==== INFORMATION GIVEN ====

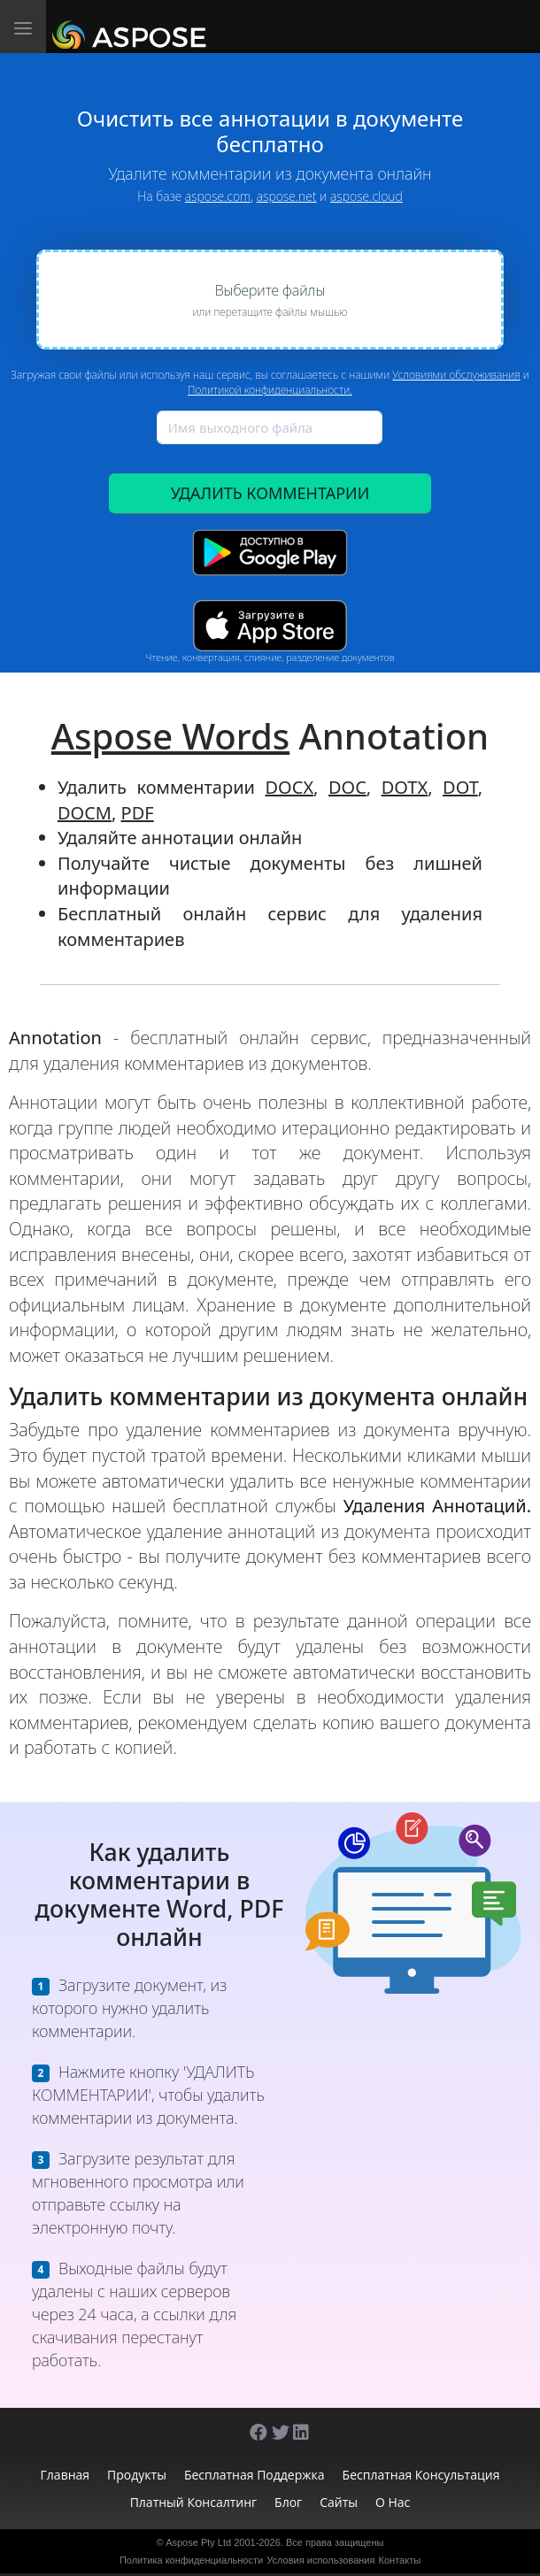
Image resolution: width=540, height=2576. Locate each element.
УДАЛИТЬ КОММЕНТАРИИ (270, 493)
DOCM (85, 813)
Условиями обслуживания (456, 374)
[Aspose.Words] (132, 26)
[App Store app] (270, 625)
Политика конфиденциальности (191, 2560)
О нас (392, 2502)
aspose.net (287, 196)
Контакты (400, 2560)
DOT (460, 787)
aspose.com (218, 196)
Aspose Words (170, 735)
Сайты (339, 2502)
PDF (137, 813)
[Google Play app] (270, 553)
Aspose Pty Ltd (198, 2542)
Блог (288, 2502)
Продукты (136, 2474)
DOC (347, 787)
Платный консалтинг (193, 2502)
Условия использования (320, 2560)
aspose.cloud (366, 196)
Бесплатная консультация (421, 2474)
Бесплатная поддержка (254, 2474)
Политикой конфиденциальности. (270, 389)
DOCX (290, 787)
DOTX (405, 787)
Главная (65, 2474)
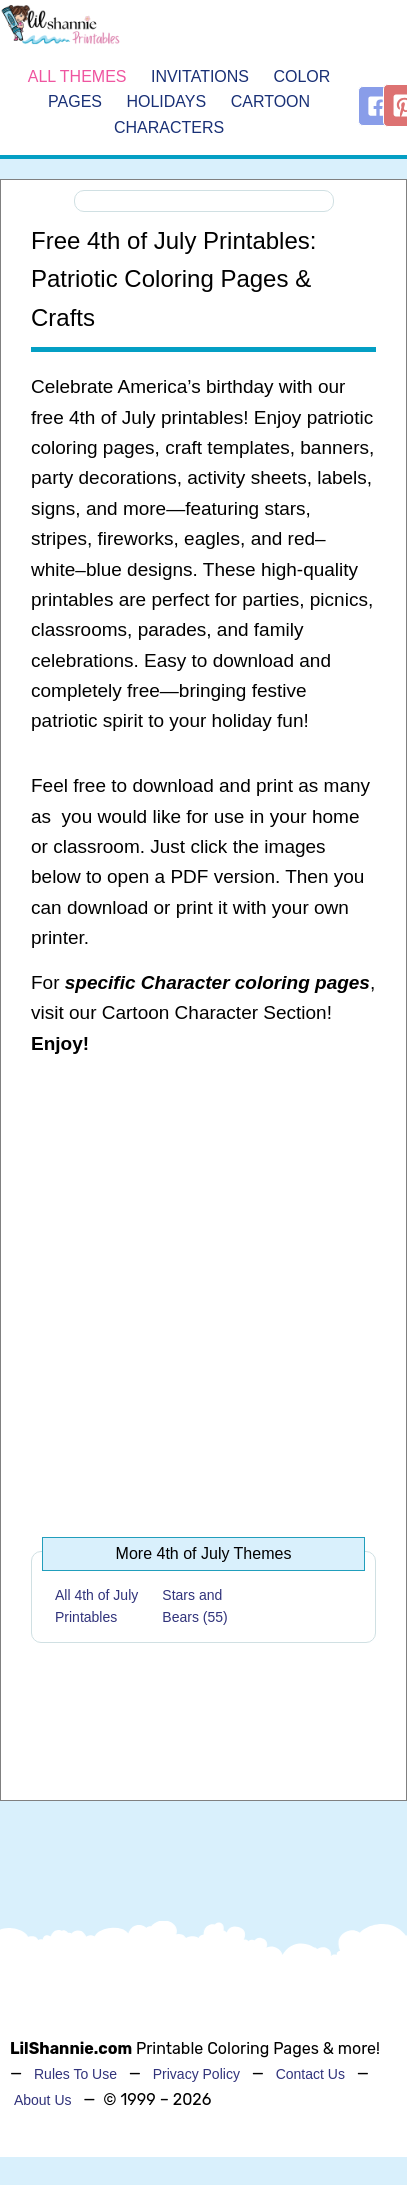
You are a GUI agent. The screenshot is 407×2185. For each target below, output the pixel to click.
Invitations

====

HOW TO COMPLETE THIS TASK => Where the word "each" shows up in a line of the records above, count that line; then give the count by itself.

RESULT OF THIS TASK => 2